Em Fortaleza, a notícia ganhou novo formato, em reportagem do jornalista Daniel Fonseca. Recusada pelos jornais locais, ela foi divulgada exclusivamente em listas na internet. Mesmo assim, conseguiu seus efeitos; e a reação não se fez esperar. A Ypióca contratou advogado, que em junho deu entrada em processo contra Jeovah e Daniel, alegando que “Inexiste qualquer registro histórico da presença de índios naquela área do litoral cearense (Lagoa da Encantada, Aquiraz), sendo oportuno assinalar que o nome ‘Jenipapo-Kanindé’ foi criado por interessados no ressurgimento de índios no litoral cearense, em contraposição aos conceitos e regras dos arts. 231, da Constituição Federal, e do Estatuto do Índio (Lei n. 60001/73, arts 3, I e II, 17 e 23)”.

E ainda: “Não há, em toda costa cearense, qualquer comunidade que tenha ou mantenha usos, costumes e tradições tribais. (…) Pessoas interessadas, sem qualquer autoridade científica, vêm encetando movimento resurgicionista (sic) de índios no litoral nordestino, de alta valorização turística, convencendo humildes pescadores das vantagens de assumirem postura de silvícolas.

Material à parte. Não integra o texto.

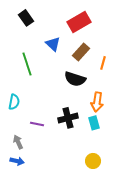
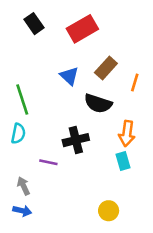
red rectangle: (79, 22) -> (82, 29), moved
blue triangle: (53, 44) -> (69, 76), moved
green line: (27, 64) -> (22, 99), moved
black cross: (68, 118) -> (76, 140), moved
yellow circle: (93, 161) -> (109, 211), moved

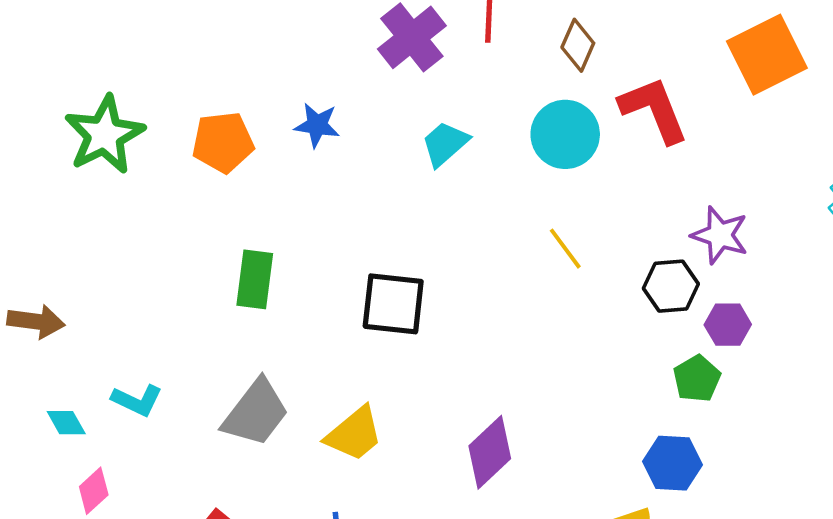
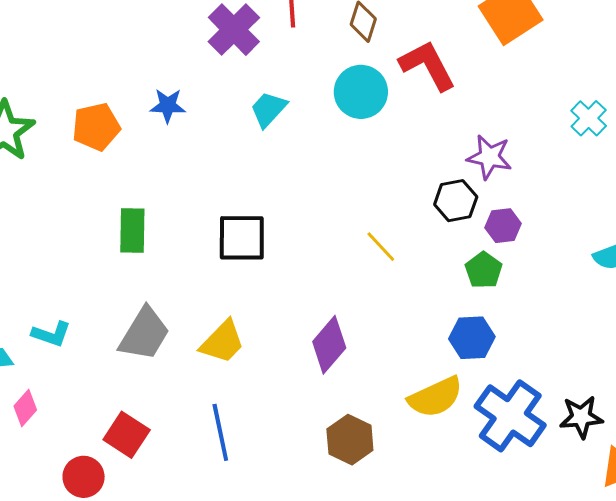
yellow line: (565, 249) -> (381, 247), moved

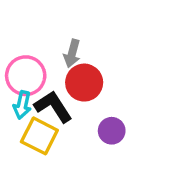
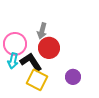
purple circle: (112, 131) -> (73, 77), moved
yellow square: (39, 136) -> (37, 80), moved

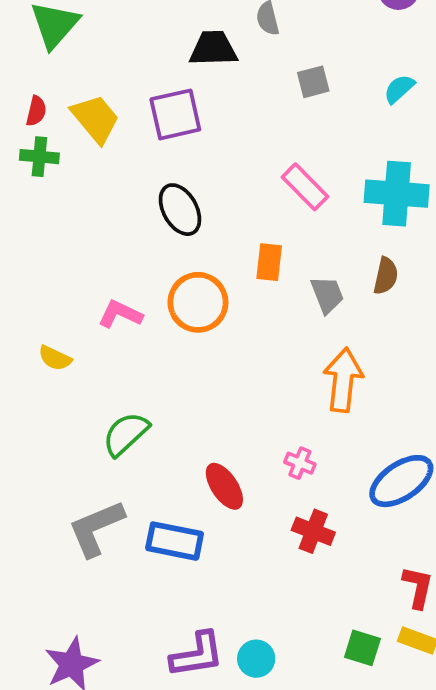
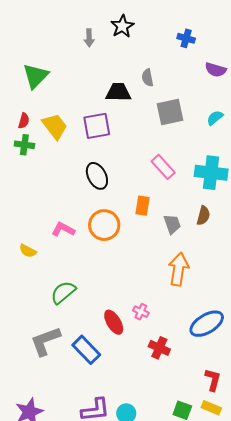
gray square: (313, 82) -> (170, 112), size x1.6
pink cross: (300, 463) -> (141, 312), moved
blue rectangle: (175, 541) -> (86, 350), turned 32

ONGs internacionais, ludibriadas por essas encenações, se dispõem a remeter recursos financeiros para ajudar o que pensam ser índios de verdade.”

A tentativa de criminalização de Jeovah e Daniel teve forte resposta, entretanto. Uma nota de denúncia e repúdio – “Ypióca tenta intimidar para calar os movimentos sociais” – às ações da Ypióca e da Nova Atlântida (da qual tratarei a seguir) foi escrita e apoiada, até o momento, por cerca de 115 entidades nacionais, sete internacionais, além de mais de 220 pessoas físicas, dentre as quais muitas das entidades do GT contra o Racismo e da Rede Brasileira de Justiça Ambiental. Mais que isso, teve o poder de provocar a ira do presidente da Ypióca, em carta postada dia 8 de agosto, no site CMI Brasil (http://www.midiaindependente.org/eo/blue/2007/08/390270.shtml?comment=on).

Parte da algaravia produzida pelo rábula está ali reproduzida, mas o senhor Everardo Ferreira Telles vai bem mais longe, a meu ver se arriscando – ele, agora – a dois processos: por calúnia e racismo. Sem citar nomes, refere-se à Nota de protesto classificando as pessoas que a subscrevem e o professor e os jornalistas por elas defendidos como “sacripantas” e xiitas ideológicos, que fingem abraçar causas sociais para (sic) o fim de obterem vantagens econômicas por debaixo dos panos, servindo à sua vaidade e a seus interesses espúrios”. Na sua visão, os Jenipapo-Kanindé são seres “hiposuficientes”, que vêm sendo manipulados e submetidos “a uma lavagem cerebral, visando a assimilar práticas, cultos, danças, costumes de comunidades indígenas da época da colonização”. O objetivo dos “sacripantas”, segundo ele, é “a expropriação branca, sem indenização, de amplas áreas de terras produtivas, tituladas no registro de imóveis muito antes da Constituição Federal de 1934. Trata-se de uma técnica de expropriação imobiliária baseada em fraude, usando a bandeira do indigenato”.